■ **EXERCISE GOAL**: Below are the records. Reproduce the line that contains "Minimum kjøpsbeløp er" and every line after it to the end, exactly and alone.

+++ ENTRIES SUPPLIED +++

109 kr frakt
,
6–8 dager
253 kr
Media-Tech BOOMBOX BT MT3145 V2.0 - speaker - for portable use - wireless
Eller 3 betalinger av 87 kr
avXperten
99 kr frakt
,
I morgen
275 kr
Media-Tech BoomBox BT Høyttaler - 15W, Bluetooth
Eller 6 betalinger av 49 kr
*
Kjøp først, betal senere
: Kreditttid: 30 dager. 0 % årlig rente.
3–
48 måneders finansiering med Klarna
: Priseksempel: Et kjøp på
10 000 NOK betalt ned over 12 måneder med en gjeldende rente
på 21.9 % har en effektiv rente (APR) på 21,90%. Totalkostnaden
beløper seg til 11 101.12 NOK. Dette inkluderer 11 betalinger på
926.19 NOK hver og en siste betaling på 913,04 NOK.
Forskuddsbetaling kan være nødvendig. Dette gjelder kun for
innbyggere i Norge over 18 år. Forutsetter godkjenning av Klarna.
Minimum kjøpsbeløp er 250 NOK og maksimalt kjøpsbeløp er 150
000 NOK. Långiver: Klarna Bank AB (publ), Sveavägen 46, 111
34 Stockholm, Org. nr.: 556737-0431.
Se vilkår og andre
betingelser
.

+++

■ **PROBLEM SOLUTION**:
Minimum kjøpsbeløp er 250 NOK og maksimalt kjøpsbeløp er 150
000 NOK. Långiver: Klarna Bank AB (publ), Sveavägen 46, 111
34 Stockholm, Org. nr.: 556737-0431.
Se vilkår og andre
betingelser
.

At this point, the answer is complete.